Nuffield Orthopedic Center, Oxford University Hospitals NHS Foundation Trust, Oxford, UK.
Eur Radiol. 2021 Aug;31(8):5699-5712. doi: 10.1007/s00330-020-07666-z. Epub 2021 Jan 18.
To determine the performances of clinical examination, ultrasonography, and MRI for diagnosing non-displaced and displaced ulnar collateral ligament (UCL) tears.
Based on a literature search of Medline, ISI Web of Science, Embase, and Scopus between January 1990 and December 2019, all published original articles which met the inclusion criteria were included. We determined the pooled sensitivities, specificities, and accuracies of clinical examination, ultrasonography, and MRI using a meta-analysis based on the Preferred Reporting Items for Systematic Reviews and Meta-Analyses-Diagnostic Test Accuracy (PRISMA-DTA) guidelines.

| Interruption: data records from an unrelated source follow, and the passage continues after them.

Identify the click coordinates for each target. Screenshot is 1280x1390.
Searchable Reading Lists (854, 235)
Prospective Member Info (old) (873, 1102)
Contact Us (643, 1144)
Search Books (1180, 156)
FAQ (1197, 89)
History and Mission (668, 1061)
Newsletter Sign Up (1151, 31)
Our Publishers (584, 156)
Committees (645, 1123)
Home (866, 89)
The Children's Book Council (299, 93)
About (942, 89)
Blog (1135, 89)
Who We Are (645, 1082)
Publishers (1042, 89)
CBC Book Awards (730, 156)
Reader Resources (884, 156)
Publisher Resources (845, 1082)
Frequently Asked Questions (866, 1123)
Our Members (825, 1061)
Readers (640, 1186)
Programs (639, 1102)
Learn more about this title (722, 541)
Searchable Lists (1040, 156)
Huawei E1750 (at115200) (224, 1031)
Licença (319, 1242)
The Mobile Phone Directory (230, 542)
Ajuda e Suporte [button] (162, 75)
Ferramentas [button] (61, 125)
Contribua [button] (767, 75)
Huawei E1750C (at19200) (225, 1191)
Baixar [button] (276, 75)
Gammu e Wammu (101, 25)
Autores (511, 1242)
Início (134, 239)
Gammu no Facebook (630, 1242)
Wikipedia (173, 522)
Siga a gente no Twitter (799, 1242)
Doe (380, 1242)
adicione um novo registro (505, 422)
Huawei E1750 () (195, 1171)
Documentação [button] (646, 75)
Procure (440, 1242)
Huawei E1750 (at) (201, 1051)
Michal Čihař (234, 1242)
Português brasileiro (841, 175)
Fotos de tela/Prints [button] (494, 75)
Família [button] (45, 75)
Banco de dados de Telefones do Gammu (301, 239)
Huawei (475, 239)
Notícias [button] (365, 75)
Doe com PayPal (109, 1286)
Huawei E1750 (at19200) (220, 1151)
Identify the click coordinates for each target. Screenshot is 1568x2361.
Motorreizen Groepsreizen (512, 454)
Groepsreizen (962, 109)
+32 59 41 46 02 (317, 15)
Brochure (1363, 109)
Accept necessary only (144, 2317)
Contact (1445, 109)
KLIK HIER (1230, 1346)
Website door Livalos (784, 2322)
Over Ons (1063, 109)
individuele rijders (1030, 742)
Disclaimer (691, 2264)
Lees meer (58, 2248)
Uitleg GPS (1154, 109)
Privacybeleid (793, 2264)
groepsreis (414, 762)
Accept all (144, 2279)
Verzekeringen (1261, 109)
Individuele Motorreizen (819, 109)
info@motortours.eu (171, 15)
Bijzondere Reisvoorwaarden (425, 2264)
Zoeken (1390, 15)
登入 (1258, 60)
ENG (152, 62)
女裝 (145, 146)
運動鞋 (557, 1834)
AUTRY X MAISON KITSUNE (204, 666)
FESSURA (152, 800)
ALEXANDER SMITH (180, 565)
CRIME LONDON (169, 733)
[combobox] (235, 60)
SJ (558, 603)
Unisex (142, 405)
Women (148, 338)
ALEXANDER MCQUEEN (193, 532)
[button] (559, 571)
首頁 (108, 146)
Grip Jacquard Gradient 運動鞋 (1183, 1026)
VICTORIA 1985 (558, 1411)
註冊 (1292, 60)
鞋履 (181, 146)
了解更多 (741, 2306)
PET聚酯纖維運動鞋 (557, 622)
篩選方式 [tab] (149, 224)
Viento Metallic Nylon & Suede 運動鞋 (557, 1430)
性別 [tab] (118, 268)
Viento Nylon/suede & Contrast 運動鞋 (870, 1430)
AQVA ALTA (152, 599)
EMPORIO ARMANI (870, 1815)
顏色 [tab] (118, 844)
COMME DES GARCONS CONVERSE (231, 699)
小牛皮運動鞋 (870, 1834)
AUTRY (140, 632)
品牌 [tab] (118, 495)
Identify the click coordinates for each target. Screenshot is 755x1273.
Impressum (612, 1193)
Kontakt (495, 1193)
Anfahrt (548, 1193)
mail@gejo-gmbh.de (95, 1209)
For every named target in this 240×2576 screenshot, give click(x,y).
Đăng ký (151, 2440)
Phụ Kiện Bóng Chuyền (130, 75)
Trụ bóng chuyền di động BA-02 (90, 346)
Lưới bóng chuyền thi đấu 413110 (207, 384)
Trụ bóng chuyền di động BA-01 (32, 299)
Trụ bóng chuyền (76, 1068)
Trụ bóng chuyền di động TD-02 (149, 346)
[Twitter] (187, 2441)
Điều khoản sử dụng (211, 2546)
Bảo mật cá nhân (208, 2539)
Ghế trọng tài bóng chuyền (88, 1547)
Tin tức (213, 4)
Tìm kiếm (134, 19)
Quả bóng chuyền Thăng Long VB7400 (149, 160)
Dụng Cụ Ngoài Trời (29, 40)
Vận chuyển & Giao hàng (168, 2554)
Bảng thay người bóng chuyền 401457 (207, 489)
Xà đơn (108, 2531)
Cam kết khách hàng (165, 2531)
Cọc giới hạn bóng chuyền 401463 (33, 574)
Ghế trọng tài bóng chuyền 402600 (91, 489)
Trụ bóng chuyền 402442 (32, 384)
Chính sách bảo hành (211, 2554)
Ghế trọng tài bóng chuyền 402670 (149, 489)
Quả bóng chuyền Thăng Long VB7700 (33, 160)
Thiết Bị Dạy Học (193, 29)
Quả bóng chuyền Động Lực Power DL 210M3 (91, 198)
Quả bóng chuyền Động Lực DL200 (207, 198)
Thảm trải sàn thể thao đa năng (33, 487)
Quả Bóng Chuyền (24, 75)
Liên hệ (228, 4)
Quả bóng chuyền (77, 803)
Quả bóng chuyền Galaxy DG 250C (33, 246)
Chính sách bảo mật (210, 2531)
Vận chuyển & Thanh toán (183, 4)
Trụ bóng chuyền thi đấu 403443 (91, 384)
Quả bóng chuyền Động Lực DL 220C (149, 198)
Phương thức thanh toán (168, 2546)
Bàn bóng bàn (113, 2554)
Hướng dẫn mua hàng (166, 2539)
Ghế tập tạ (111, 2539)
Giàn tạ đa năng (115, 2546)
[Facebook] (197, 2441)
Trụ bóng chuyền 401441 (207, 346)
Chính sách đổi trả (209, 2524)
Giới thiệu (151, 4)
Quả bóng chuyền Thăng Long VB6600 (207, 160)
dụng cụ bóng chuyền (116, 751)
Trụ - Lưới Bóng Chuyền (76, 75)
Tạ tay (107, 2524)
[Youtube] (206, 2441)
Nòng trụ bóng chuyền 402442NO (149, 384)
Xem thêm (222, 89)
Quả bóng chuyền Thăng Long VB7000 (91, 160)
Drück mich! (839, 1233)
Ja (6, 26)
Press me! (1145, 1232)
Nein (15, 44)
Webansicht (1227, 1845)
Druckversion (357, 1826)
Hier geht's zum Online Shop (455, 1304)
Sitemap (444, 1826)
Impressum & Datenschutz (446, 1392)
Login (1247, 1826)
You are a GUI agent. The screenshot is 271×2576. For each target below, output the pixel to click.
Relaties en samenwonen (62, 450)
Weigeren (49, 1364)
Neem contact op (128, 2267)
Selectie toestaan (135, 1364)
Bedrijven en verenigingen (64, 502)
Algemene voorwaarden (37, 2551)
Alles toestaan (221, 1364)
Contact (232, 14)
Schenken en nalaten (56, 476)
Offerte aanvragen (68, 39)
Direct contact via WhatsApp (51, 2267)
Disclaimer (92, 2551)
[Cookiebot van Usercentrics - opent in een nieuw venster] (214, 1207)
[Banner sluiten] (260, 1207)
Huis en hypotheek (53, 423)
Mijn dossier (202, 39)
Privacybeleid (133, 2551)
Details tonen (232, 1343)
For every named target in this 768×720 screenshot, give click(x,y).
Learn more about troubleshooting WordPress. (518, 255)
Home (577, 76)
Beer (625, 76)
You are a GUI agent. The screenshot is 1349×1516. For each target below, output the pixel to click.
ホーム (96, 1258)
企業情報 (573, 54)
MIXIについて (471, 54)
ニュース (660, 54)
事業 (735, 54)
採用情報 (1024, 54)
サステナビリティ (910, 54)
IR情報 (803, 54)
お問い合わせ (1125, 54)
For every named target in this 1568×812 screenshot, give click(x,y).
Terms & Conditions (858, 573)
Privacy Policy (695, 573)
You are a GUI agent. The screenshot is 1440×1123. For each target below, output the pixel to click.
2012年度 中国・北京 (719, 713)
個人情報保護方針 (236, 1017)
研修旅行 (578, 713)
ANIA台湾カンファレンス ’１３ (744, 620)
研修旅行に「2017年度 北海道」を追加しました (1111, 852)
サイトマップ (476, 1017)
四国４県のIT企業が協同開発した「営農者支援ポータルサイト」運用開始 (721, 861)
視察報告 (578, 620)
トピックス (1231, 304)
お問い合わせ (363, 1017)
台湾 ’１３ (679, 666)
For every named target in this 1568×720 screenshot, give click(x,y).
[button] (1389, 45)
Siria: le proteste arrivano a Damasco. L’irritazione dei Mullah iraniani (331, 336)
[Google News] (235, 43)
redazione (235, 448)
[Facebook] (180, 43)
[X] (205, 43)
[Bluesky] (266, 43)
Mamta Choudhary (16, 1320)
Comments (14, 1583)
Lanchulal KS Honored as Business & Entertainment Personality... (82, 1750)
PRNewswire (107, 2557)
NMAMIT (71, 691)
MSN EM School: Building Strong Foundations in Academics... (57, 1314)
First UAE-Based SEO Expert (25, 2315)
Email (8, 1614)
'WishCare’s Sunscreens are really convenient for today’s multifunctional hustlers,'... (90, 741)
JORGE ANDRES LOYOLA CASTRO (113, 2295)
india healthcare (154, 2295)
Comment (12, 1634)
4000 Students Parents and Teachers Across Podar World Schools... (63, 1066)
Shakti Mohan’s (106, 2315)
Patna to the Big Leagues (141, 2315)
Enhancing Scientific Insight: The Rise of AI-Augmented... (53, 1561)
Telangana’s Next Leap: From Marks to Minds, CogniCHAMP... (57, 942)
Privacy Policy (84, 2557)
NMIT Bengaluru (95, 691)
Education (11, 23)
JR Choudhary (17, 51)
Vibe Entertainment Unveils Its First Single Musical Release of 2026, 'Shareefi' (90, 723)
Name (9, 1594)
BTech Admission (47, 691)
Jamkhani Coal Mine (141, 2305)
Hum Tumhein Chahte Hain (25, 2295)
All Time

A total of 17 studies with 519 subjects reporting diagnostic performances of clinical examination (8), ultrasonography (12), and MRI (5) met the inclusion criteria. For ruling out UCL tears, the pooled sensitivities were similarly high for clinical examination (97% (95% confidence interval [CI], 93-99%)), ultrasonography (96% (95% CI, 94-98%)), and MRI (99% (95% CI, 92-100%)) (p = 0.3). For ruling in UCL tears, the pooled specificities were higher for MRI (100% (95% CI, 87-100%)) when compared to ultrasonography (91% (95% CI, 86-95%)) (p = 0.1) and clinical examination (85% (95% CI, 78-91%)) (p = 0.04). For the diagnosis of displaced UCL tears, MRI had a higher specificity (92% (95% CI, 73-99%)) than ultrasonography (72% (95% CI, 63-80%)) (p = 0.2).
Clinical examination, ultrasonography, and MRI have similarly high sensitivities for ruling out UCL tears in patients presenting with a thumb injury. MRI and ultrasonography have high specificities to confirm the presence of suspected UCL tears. MRI performs best for differentiating non-displaced from displaced UCL tears.
• Clinical examination followed by ultrasonography is the most appropriate test for ruling out ulnar collateral ligament (UCL) tears of the thumb. • MRI and ultrasonography both have high specificities to confirm the presence of a suspected UCL tear. • MRI outperforms ultrasonography for differentiating non-displaced from displaced UCL tears.
确定体格检查、超声和 MRI 对诊断非移位和移位尺侧副韧带 (UCL) 撕裂的表现。
根据 1990 年 1 月至 2019 年 12 月期间 Medline、ISI Web of Science、Embase 和 Scopus 的文献检索,纳入符合纳入标准的所有已发表的原始文章。我们根据系统评价和荟萃分析的首选报告项目-诊断测试准确性 (PRISMA-DTA) 指南,使用荟萃分析确定体格检查、超声和 MRI 的汇总敏感性、特异性和准确性。
共有 17 项研究纳入 519 名报告体格检查(8 项)、超声(12 项)和 MRI(5 项)诊断表现的患者,符合纳入标准。对于 UCL 撕裂的排除诊断,体格检查(97%(95%置信区间 [CI],93-99%))、超声(96%(95% CI,94-98%))和 MRI(99%(95% CI,92-100%))的汇总敏感性相似(p = 0.3)。对于 UCL 撕裂的纳入诊断,与超声(91%(95% CI,86-95%))(p = 0.1)和体格检查(85%(95% CI,78-91%))相比,MRI 的汇总特异性更高(100%(95% CI,87-100%))(p = 0.04)。对于移位 UCL 撕裂的诊断,MRI 的特异性(92%(95% CI,73-99%))高于超声(72%(95% CI,63-80%))(p = 0.2)。
体格检查、超声和 MRI 对诊断拇指受伤患者 UCL 撕裂的排除诊断具有相似的高敏感性。MRI 和超声具有较高的特异性来确认疑似 UCL 撕裂的存在。MRI 最适合区分非移位和移位 UCL 撕裂。
对于 UCL 撕裂的排除诊断,体格检查后进行超声检查是最适当的检查。
MRI 和超声都具有较高的特异性来确认疑似 UCL 撕裂的存在。
MRI 在区分非移位和移位 UCL 撕裂方面优于超声。